▶ _TASK INPUT_:
......

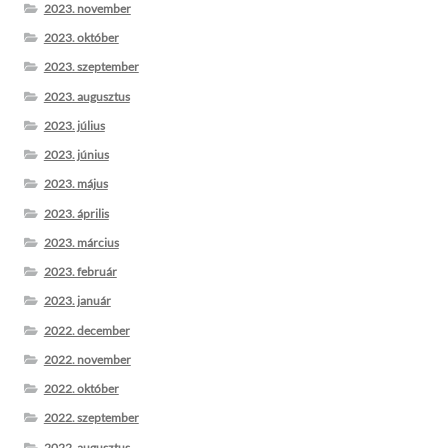
2023. november
2023. október
2023. szeptember
2023. augusztus
2023. július
2023. június
2023. május
2023. április
2023. március
2023. február
2023. január
2022. december
2022. november
2022. október
2022. szeptember
2022. augusztus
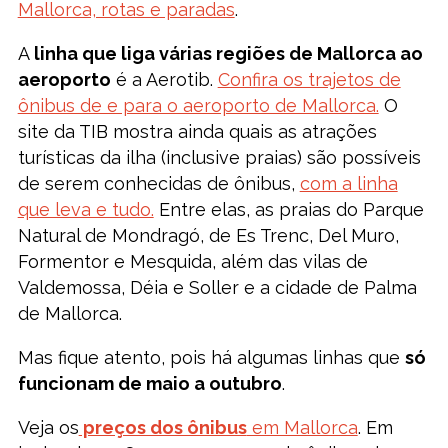
Mallorca, rotas e paradas
.
A
linha que liga várias regiões de Mallorca ao
aeroporto
é a Aerotib.
Confira os trajetos de
ônibus de e para o aeroporto de Mallorca.
O
site da TIB mostra ainda quais as atrações
turísticas da ilha (inclusive praias) são possíveis
de serem conhecidas de ônibus,
com a linha
que leva e tudo.
Entre elas, as praias do Parque
Natural de Mondragó, de Es Trenc, Del Muro,
Formentor e Mesquida, além das vilas de
Valdemossa, Déia e Soller e a cidade de Palma
de Mallorca.
Mas fique atento, pois há algumas linhas que
só
funcionam de maio a outubro
.
Veja os
preços dos ônibus
em Mallorca
. Em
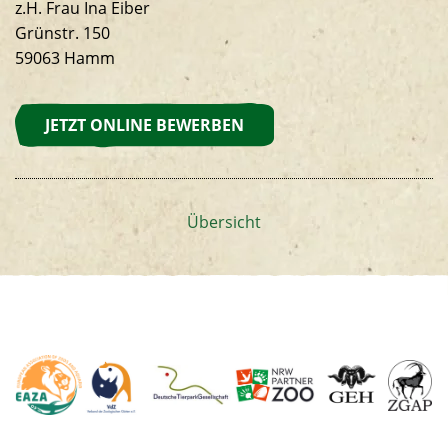
z.H. Frau Ina Eiber
Grünstr. 150
59063 Hamm
JETZT ONLINE BEWERBEN
Übersicht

......

▶ _WORK ORDER_: If pictures appear among the records, do not carry them over; retype the rest exactly.

▶ _RESULT OF THE EXERCISE_:
2023. november
2023. október
2023. szeptember
2023. augusztus
2023. július
2023. június
2023. május
2023. április
2023. március
2023. február
2023. január
2022. december
2022. november
2022. október
2022. szeptember
2022. augusztus
Mallorca, rotas e paradas
.
A
linha que liga várias regiões de Mallorca ao
aeroporto
é a Aerotib.
Confira os trajetos de
ônibus de e para o aeroporto de Mallorca.
O
site da TIB mostra ainda quais as atrações
turísticas da ilha (inclusive praias) são possíveis
de serem conhecidas de ônibus,
com a linha
que leva e tudo.
Entre elas, as praias do Parque
Natural de Mondragó, de Es Trenc, Del Muro,
Formentor e Mesquida, além das vilas de
Valdemossa, Déia e Soller e a cidade de Palma
de Mallorca.
Mas fique atento, pois há algumas linhas que
só
funcionam de maio a outubro
.
Veja os
preços dos ônibus
em Mallorca
. Em
z.H. Frau Ina Eiber
Grünstr. 150
59063 Hamm
JETZT ONLINE BEWERBEN
Übersicht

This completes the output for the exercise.